Parents thank Smiths Falls police after missing son found safe..
Kelley Denham and Derek Flegg went through every parent's worst nightmare when their two-year-old son went missing from their Smiths Falls home last Tuesday, Sept. 27.
The child's father, Flegg, was getting the boy ready to pick up the family’s other three children from school on Tuesday afternoon, leaving the youngest child sitting in the living room in front of the TV about six feet from the front door, Mr Flegg had taken a stroller outside at 2:25 p.m. Shortly thereafter calling for the boy and the child failed to respond, Mr Flegg realized he had forgotten to lock the front door after taking the stroller out and began to worry the child had slipped out the front door when he had gone to lock the backdoor and find his keys.

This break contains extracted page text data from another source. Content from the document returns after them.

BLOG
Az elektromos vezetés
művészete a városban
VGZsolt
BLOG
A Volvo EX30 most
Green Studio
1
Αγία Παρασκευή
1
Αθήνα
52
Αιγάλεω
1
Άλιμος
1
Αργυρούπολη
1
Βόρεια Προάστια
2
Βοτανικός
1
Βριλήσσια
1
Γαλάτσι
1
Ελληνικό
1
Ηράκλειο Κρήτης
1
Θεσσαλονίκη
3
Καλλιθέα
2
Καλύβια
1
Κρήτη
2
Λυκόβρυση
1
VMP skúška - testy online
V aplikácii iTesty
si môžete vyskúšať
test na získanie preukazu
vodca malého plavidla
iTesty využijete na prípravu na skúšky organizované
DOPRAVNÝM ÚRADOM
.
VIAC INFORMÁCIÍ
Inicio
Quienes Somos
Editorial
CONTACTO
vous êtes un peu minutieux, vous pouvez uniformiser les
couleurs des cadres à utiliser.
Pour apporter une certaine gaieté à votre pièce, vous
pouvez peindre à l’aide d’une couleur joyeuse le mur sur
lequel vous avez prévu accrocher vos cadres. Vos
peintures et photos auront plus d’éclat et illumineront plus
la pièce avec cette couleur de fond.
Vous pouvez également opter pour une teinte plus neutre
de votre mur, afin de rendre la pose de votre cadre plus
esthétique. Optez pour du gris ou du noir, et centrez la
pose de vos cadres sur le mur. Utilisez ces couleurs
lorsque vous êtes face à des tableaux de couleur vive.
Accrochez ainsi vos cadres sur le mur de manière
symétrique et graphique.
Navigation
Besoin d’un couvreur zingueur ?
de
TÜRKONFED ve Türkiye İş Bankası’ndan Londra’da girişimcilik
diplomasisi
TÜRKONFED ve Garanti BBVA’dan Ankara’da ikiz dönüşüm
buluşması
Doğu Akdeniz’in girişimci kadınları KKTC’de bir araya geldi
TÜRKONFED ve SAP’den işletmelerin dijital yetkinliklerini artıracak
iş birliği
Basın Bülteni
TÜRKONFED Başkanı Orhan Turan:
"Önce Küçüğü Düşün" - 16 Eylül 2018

After a minute of calling and frantically searching the house the father realized the child really was not in the house - phoned the police quickly (by approximately 2:30) for help and by about 2:40 the child was returned to his father and the other children were picked up from school on time.

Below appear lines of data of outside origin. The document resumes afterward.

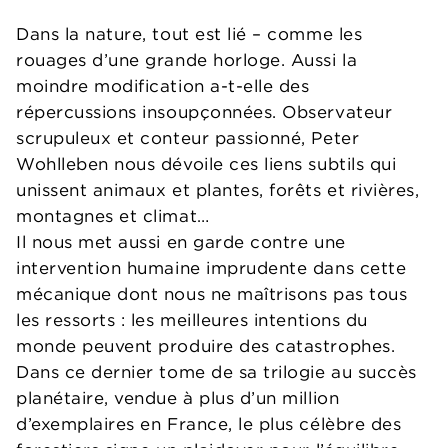
Dans la nature, tout est lié – comme les
rouages d’une grande horloge. Aussi la
moindre modification a-t-elle des
répercussions insoupçonnées. Observateur
scrupuleux et conteur passionné, Peter
Wohlleben nous dévoile ces liens subtils qui
unissent animaux et plantes, forêts et rivières,
montagnes et climat…
Il nous met aussi en garde contre une
intervention humaine imprudente dans cette
mécanique dont nous ne maîtrisons pas tous
les ressorts : les meilleures intentions du
monde peuvent produire des catastrophes.
Dans ce dernier tome de sa trilogie au succès
planétaire, vendue à plus d’un million
d’exemplaires en France, le plus célèbre des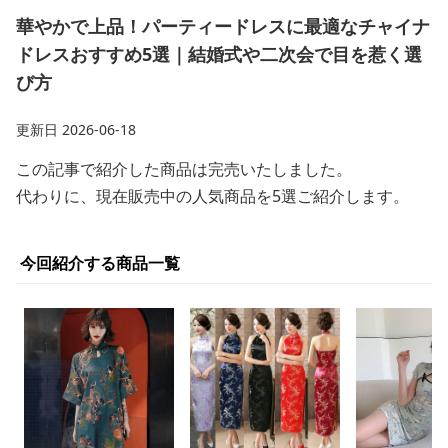
華やかで上品！パーティードレスに最適なチャイナ
ドレスおすすめ5選｜結婚式や二次会で目を惹く選
び方
更新日
2026-06-18
この記事で紹介した商品は完売いたしました。
代わりに、現在販売中の人気商品を5選ご紹介します。
今回紹介する商品一覧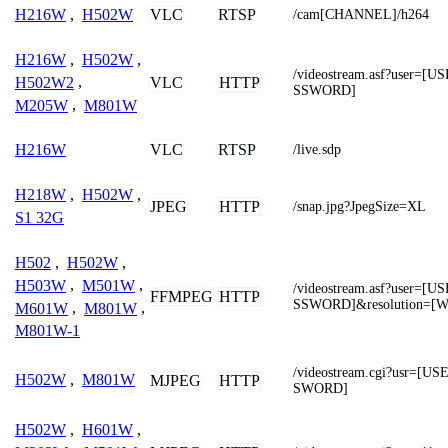
VLC
RTSP
H216W
,
H502W
/cam[CHANNEL]/h264
H216W
,
H502W
,
/videostream.asf?user=
VLC
HTTP
H502W2
,
SSWORD]
M205W
,
M801W
VLC
RTSP
H216W
/live.sdp
H218W
,
H502W
,
JPEG
HTTP
/snap.jpg?JpegSize=XL
S1 32G
H502
,
H502W
,
H503W
,
M501W
,
/videostream.asf?user=
FFMPEG
HTTP
SSWORD]&resolution=[
M601W
,
M801W
,
M801W-1
/videostream.cgi?usr=
H502W
,
M801W
MJPEG
HTTP
SWORD]
H502W
,
H601W
,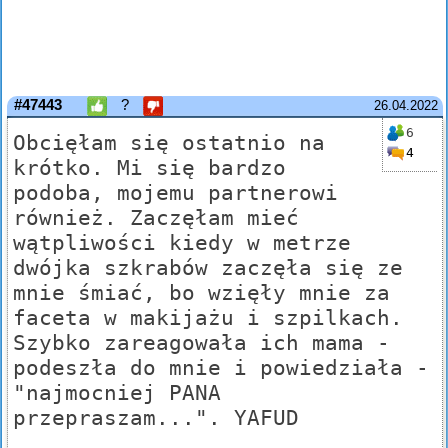
#47443
?
26.04.2022
6
Obcięłam się ostatnio na
4
krótko. Mi się bardzo
podoba, mojemu partnerowi
również. Zaczęłam mieć
wątpliwości kiedy w metrze
dwójka szkrabów zaczęła się ze
mnie śmiać, bo wzięły mnie za
faceta w makijażu i szpilkach.
Szybko zareagowała ich mama -
podeszła do mnie i powiedziała -
"najmocniej PANA
przepraszam...". YAFUD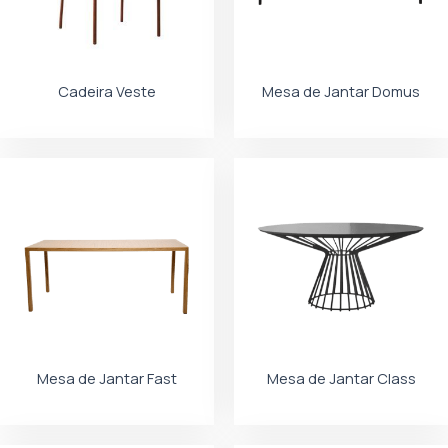
Cadeira Veste
Mesa de Jantar Domus
Mesa de Jantar Fast
Mesa de Jantar Class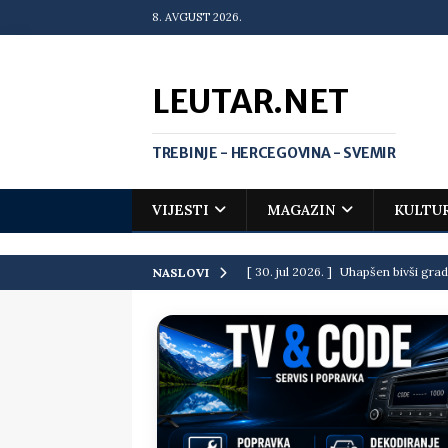
8. AVGUST 2026.
LEUTAR.NET
TREBINJE - HERCEGOVINA - SVEMIR
VIJESTI
MAGAZIN
KULTU
[ 30. jul 2026. ]
Uhapšen bivši grad
NASLOVI
[ 20. jul 2026. ]
Zlato za Vuka Jank
matematičkoj olimpijadi
VIJEST
[ 19. jul 2026. ]
Da li i obraz ima ci
[ 16. jul 2026. ]
Mile će da ti oprost
[ 16. jul 2026. ]
Krediti i dugovi El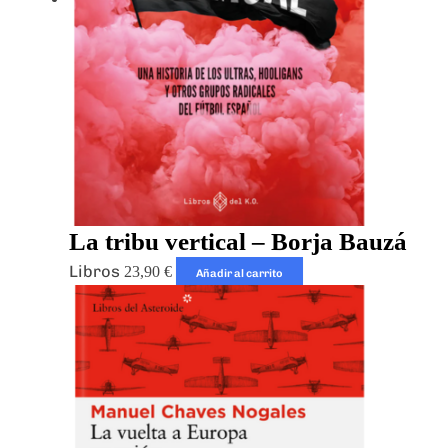
La tribu vertical – Borja Bauzá
Libros
23,90
€
Añadir al carrito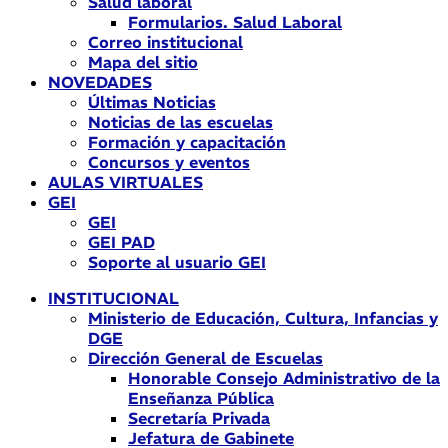
Salud laboral
Formularios. Salud Laboral
Correo institucional
Mapa del sitio
NOVEDADES
Últimas Noticias
Noticias de las escuelas
Formación y capacitación
Concursos y eventos
AULAS VIRTUALES
GEI
GEI
GEI PAD
Soporte al usuario GEI
INSTITUCIONAL
Ministerio de Educación, Cultura, Infancias y
DGE
Dirección General de Escuelas
Honorable Consejo Administrativo de la
Enseñanza Pública
Secretaría Privada
Jefatura de Gabinete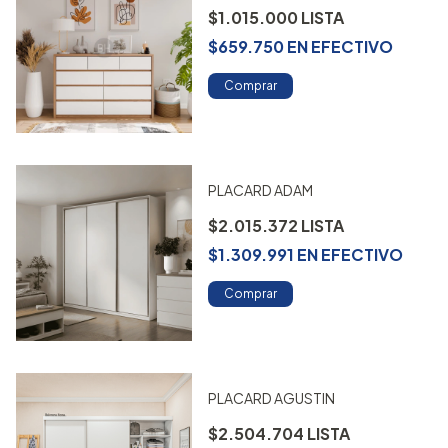
$1.015.000
$659.750
EN
EFECTIVO
Comprar
PLACARD ADAM
$2.015.372
$1.309.991
EN
EFECTIVO
Comprar
PLACARD AGUSTIN
$2.504.704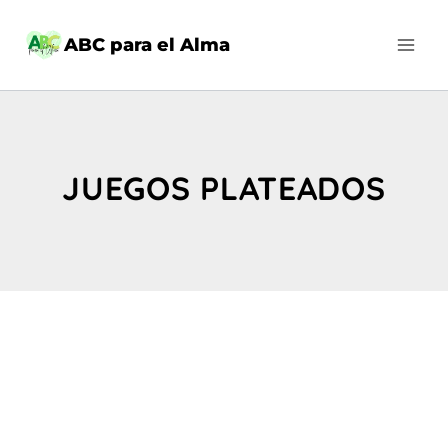
Saltar
al
ABC para el Alma
contenido
JUEGOS PLATEADOS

Four police officers attended the home and while three officers searched the home from top to bottom, even turning over furniture only the one female officer searched the streets with the help of the boy's mother.
Read the newspaper version here -> http://www.insideottawavalley.com/news-story/6893980-parents-thank-smith...
Strangely six days after the incident a rapid response team from the Napanee CAS showed up at the parents Smiths Falls home to begin a new investigation claiming the police officers had made some concerning statements.
The family requested under the freedom of information act all information from the Smiths Falls Police pertaining to the incident. All of the notes were blacked out for a variety of reasons and a copy 911 recording was not released. A PDF of the reasons given for the denial for information by the Smiths Falls police is located on the bottom of the article.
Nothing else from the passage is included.